I also decided this week to get my hair cut. I know I wanted it short but didn't know the style. So I asked all my good lady friends on the internet what they thought and got some great ideas. From there I picked a few of my favorites and took them to my dh's aunt. She's a hairdresser and had offered before to cut my hair as her way of helping us out. She's a very strong, loud, opinionated, softie in a crusty old broad's body. She saw the hair style I wanted and helped me get it as close as would allow with my facial structure. I had jokingly asked if she could help me color it purple. She didn't have the right dye for it but she did offer to frost it for me. After her and her dh talking about it and then with me, we agreed that dyeing my hair might not be so great with chemicals getting into my scalp and me so close to starting chemo treatment. We didn't want the tiniest thing stopping me. She she frosted my hair with white blond streaks so it wouldn't touch the scalp and cause possible irritation or burns. I was a little nervous at first, but she did an wonderful job. I hate how she styled my hair, but the cut itself was awesome. So unlike me to do something like this. So this morning, I wet it down, used the flat iron, and I love how it turned out. Dh says he likes it, but he didn't seem as enthusiastic as he did last night. I like it and everyone at church had only positive things to say.

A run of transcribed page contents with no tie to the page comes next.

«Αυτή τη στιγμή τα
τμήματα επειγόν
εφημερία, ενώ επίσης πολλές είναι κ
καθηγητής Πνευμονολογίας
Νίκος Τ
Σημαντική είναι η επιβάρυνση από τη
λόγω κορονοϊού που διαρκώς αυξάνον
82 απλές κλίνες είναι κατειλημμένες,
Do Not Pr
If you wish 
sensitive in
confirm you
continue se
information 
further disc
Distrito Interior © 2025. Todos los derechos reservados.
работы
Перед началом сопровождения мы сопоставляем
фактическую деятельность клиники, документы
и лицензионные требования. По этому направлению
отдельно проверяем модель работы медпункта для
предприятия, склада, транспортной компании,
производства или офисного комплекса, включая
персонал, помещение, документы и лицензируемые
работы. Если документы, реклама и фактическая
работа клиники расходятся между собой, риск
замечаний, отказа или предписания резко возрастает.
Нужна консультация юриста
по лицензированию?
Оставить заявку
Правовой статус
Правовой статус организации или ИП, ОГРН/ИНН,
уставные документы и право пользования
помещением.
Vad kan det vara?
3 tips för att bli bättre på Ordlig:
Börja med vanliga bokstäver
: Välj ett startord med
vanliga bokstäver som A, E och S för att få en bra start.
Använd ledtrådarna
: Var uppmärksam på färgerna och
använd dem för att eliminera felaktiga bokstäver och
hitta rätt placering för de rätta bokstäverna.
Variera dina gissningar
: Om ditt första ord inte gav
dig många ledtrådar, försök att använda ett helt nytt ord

It was so fun to do this hair cut too. I know I will lose my hair shortly, and wouldn't have another chance to be a bit different and get out of my comfort zone. The girls approved of my hair and Lindsey kept showing me off to everyone at my inlaws when we came to pick them up. She would ruffle my hair on top and give me kisses on my forehead. Chloe was shyer, but she kept touching me hair and checking it out. I think she approves.

So why am I up at 11:58pm on Sunday night? Because I can't sleep because my mind is whirring like crazy with everything happening this week. No one to talk to because everyone that is in their right minds are asleep! lol I wish I could be braver. I want to be better but I don't know how.